Подобно тому как утром и вечером Жеранда читала по-латыни молитвенник в железном окладе, она прочитывала и глубоко запрятанные чувства Обера Туна, полные преданности и истинного самоотвержения. Для молодого человека весь мир сосредотачивался в старом домике часовщика.
Схоластика, наблюдая все это, помалкивала. Ее словоохотливость чаще всего проявлялась в бесконечных разглагольствованиях о наступивших тяжких временах и всяких хозяйственных неурядицах. Никто и не пытался ее остановить. Старушка напоминала знаменитые женевские шкатулки: чтобы они наконец замолкли, не проиграв до конца своих мелодий, следовало их разве что разбить.
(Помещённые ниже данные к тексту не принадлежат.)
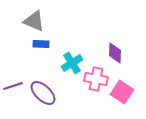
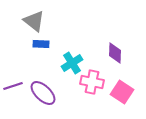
gray triangle: rotated 15 degrees clockwise
pink cross: moved 4 px left, 3 px down
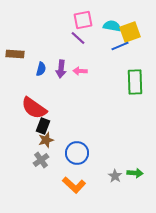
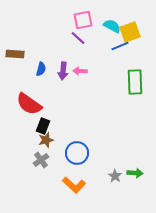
cyan semicircle: rotated 18 degrees clockwise
purple arrow: moved 2 px right, 2 px down
red semicircle: moved 5 px left, 4 px up
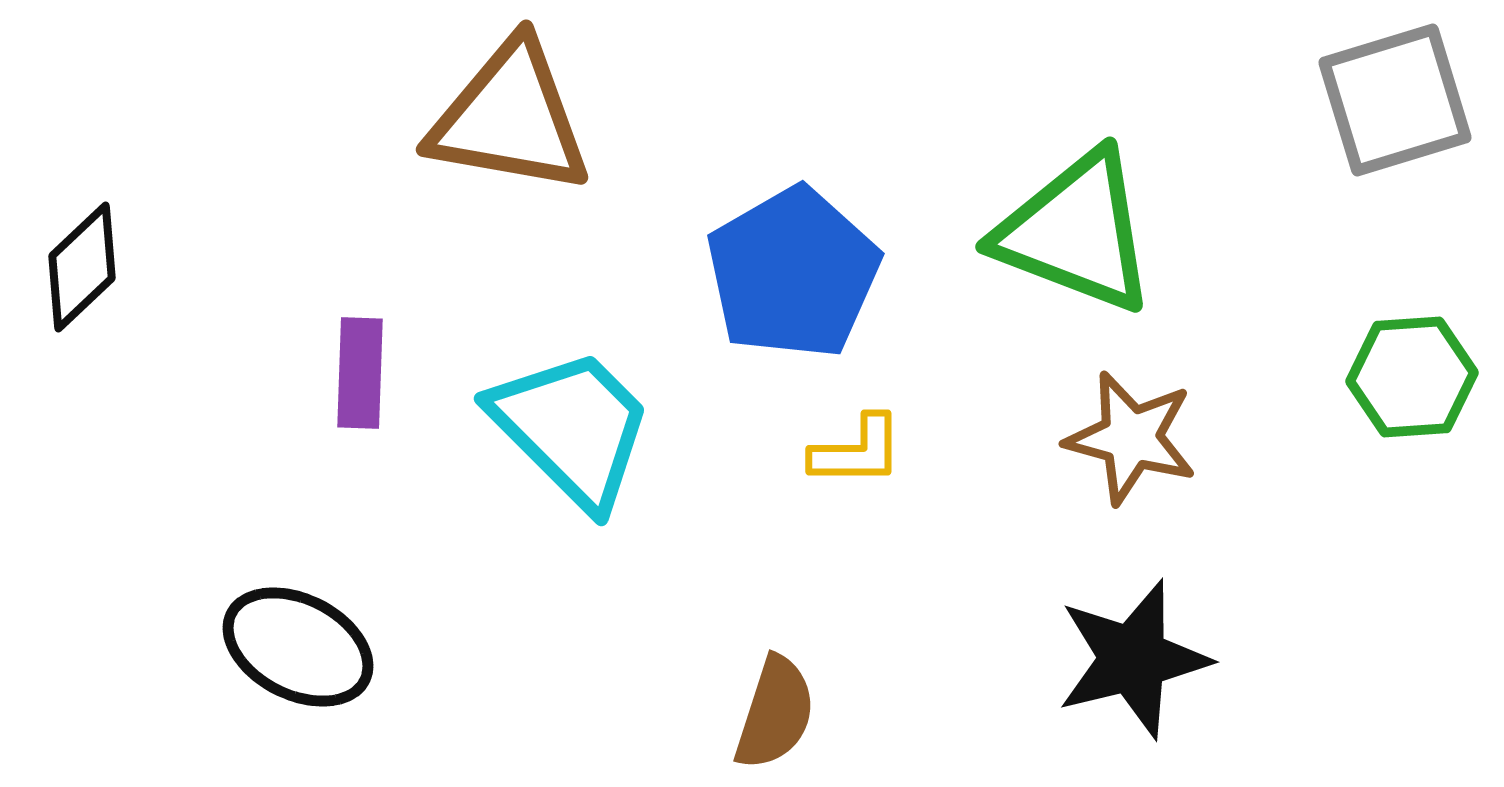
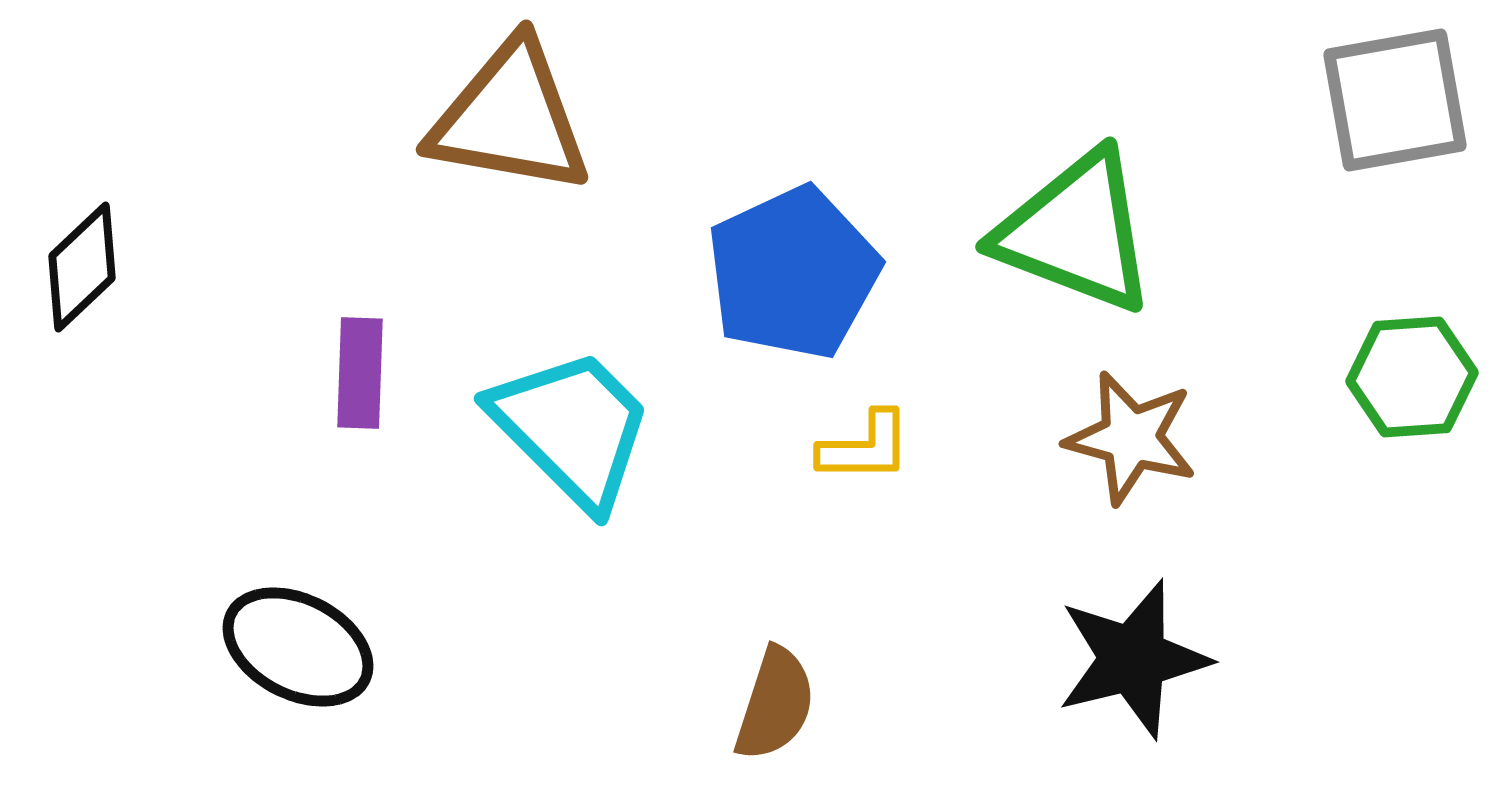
gray square: rotated 7 degrees clockwise
blue pentagon: rotated 5 degrees clockwise
yellow L-shape: moved 8 px right, 4 px up
brown semicircle: moved 9 px up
Видя Жеранду столь печальной и задумчивой, Схоластика поднялась со стула, приладила свечку к подсвечнику, зажгла ее и поставила в каменной нише возле маленького образа Святой Девы. Так обычно поклоняются мадонне — хранительнице домашнего очага, моля о милости и заступничестве.
— Ну хорошо, — проговорила старая служанка, покачивая головой — ведь за вечер Жеранда не пошелохнулась, — ужин давно закончен, и пора спать. Негоже всю ночь не смыкать глаз. О, Святая Мария! Пошли моей девочке счастливые сны!
— Не позвать ли к отцу доктора? — вдруг спросила Жеранда.
— Лекаря! — воскликнула старушка. — Да разве мастер Захариус когда-либо прислушивался к их советам и бредням! Может, и существуют врачеватели для часов, но вовсе не для людей!
— Что же делать? — прошептала девушка. — Мы даже не знаем, что с ним.
— Жеранда, — тихо сказал Обер, — мастер Захариус очень встревожен.
— И вы знаете чем, Обер?
— Может быть.
— Так расскажите же нам, — живо вмешалась Схоластика, аккуратно затушив свечу.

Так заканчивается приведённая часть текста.